◆ Directions for this task
Please repeat exactly the lines below from the one containing "Shopping Outlet" down to the one containing "Best Supermarket Near Me", both included, and nothing else.

◆ Recorded data
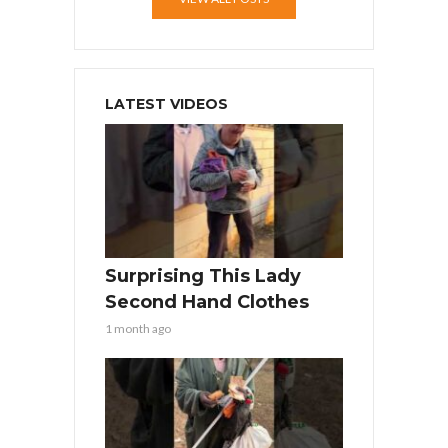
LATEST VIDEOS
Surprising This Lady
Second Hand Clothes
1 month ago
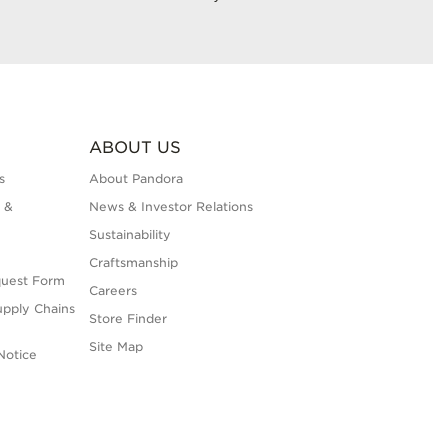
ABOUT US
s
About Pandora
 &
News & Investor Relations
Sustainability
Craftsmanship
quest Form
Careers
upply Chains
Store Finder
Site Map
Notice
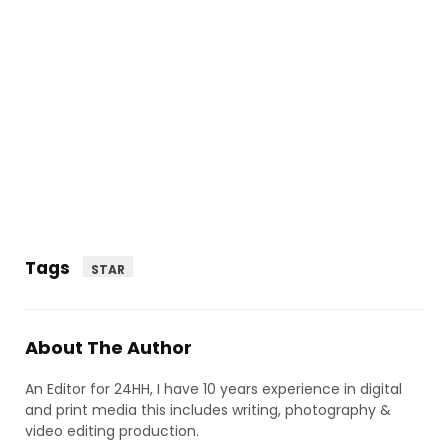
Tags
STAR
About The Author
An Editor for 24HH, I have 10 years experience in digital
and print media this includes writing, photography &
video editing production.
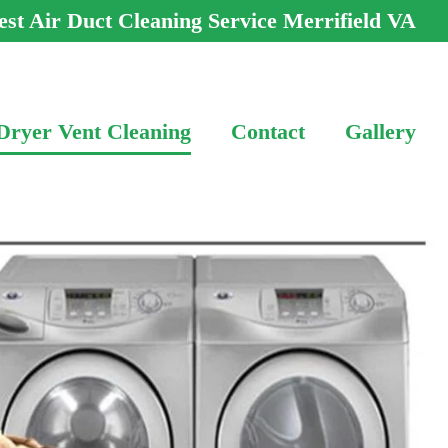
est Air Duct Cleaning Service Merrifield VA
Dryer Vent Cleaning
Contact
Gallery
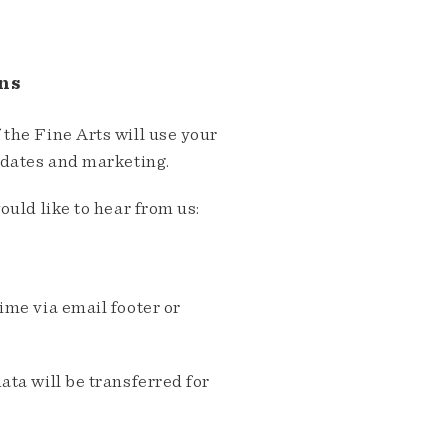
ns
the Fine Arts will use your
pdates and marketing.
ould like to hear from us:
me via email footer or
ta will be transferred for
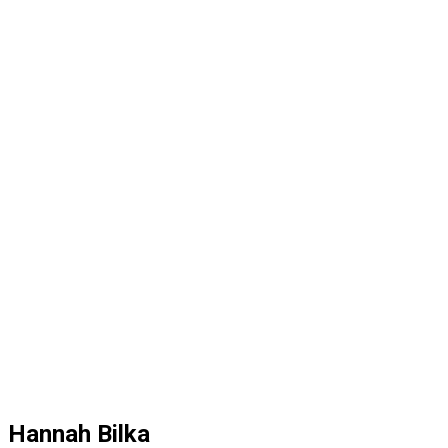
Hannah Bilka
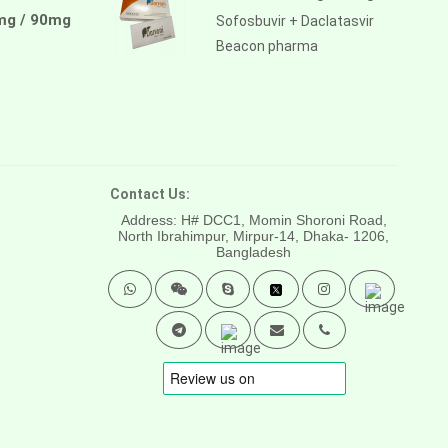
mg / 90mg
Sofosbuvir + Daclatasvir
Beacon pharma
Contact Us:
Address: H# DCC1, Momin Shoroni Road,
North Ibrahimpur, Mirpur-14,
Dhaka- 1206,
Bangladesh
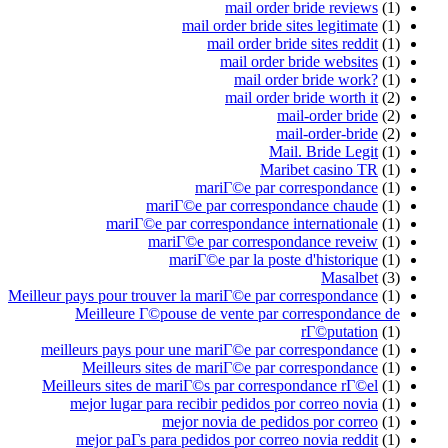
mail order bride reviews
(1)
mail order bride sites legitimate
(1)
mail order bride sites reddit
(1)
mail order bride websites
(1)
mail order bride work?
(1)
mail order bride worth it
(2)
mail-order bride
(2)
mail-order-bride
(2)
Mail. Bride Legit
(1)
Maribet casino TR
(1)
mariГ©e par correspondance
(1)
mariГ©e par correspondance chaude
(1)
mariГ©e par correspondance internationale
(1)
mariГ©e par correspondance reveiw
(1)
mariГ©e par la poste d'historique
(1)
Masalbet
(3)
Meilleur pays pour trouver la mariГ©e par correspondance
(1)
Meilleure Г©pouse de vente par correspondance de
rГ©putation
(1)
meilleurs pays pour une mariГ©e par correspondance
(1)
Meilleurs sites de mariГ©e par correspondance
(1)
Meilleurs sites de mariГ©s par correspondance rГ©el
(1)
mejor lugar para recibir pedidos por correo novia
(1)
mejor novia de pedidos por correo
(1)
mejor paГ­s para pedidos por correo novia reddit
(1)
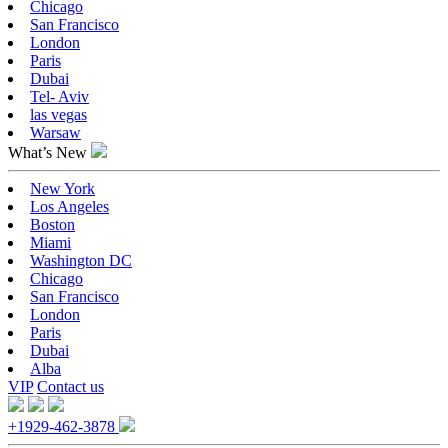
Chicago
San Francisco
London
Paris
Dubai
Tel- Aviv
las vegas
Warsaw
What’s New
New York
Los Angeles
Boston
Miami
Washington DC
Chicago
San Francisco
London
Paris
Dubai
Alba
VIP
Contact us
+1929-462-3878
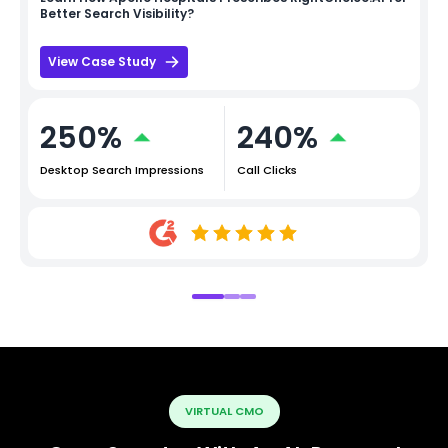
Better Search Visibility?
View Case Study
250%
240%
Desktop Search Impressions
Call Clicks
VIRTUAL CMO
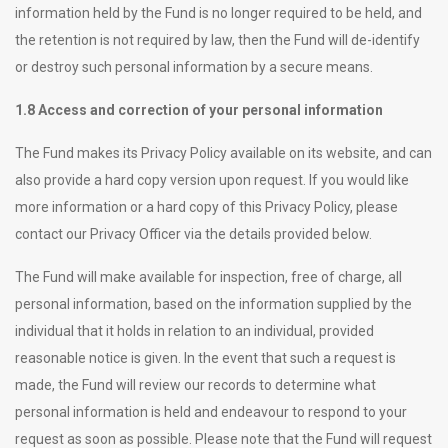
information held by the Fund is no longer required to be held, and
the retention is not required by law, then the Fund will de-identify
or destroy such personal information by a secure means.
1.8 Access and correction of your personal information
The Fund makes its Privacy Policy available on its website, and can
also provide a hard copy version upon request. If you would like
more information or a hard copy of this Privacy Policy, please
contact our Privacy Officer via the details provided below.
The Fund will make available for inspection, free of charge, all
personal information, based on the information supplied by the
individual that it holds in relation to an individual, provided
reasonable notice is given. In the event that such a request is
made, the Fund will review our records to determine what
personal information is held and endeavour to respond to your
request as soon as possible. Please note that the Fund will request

==

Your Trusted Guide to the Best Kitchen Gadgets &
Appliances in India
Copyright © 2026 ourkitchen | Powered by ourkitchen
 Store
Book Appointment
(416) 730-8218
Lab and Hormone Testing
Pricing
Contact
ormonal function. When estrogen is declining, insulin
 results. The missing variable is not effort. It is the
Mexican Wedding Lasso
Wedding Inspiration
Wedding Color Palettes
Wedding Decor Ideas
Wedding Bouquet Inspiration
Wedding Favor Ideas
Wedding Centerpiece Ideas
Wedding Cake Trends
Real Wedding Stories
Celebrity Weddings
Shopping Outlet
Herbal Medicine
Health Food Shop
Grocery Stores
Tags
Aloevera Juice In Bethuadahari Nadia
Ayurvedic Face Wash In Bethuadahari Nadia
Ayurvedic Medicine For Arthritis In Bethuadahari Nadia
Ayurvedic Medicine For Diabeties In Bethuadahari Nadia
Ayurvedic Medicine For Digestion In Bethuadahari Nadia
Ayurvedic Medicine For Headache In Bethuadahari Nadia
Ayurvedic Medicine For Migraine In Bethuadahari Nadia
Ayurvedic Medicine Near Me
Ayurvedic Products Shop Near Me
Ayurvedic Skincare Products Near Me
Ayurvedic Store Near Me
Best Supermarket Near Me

==

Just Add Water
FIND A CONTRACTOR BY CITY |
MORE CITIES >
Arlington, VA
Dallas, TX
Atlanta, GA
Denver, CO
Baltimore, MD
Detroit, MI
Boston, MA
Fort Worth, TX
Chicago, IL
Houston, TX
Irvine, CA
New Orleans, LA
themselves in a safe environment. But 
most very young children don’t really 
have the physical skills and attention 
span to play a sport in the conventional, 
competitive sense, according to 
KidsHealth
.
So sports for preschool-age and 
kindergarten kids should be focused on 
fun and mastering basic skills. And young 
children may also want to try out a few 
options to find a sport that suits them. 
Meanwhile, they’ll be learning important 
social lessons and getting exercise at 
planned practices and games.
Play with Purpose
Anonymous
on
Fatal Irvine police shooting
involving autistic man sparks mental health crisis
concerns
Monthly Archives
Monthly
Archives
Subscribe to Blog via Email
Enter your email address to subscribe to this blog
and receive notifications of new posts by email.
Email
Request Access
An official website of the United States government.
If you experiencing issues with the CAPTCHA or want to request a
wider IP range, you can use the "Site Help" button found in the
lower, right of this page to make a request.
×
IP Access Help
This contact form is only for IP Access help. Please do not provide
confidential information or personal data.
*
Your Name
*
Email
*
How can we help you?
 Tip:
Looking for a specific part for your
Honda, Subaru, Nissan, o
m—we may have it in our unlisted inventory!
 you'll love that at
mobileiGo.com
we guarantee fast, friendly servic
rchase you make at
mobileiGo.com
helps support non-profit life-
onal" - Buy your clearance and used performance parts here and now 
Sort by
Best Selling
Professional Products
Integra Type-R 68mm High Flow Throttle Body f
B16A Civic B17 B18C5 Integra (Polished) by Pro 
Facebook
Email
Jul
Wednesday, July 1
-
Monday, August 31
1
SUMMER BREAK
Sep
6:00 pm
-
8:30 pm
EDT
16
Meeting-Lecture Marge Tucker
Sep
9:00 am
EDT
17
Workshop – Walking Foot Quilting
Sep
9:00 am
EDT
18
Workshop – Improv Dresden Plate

◆ Task response
Shopping Outlet
Herbal Medicine
Health Food Shop
Grocery Stores
Tags
Aloevera Juice In Bethuadahari Nadia
Ayurvedic Face Wash In Bethuadahari Nadia
Ayurvedic Medicine For Arthritis In Bethuadahari Nadia
Ayurvedic Medicine For Diabeties In Bethuadahari Nadia
Ayurvedic Medicine For Digestion In Bethuadahari Nadia
Ayurvedic Medicine For Headache In Bethuadahari Nadia
Ayurvedic Medicine For Migraine In Bethuadahari Nadia
Ayurvedic Medicine Near Me
Ayurvedic Products Shop Near Me
Ayurvedic Skincare Products Near Me
Ayurvedic Store Near Me
Best Supermarket Near Me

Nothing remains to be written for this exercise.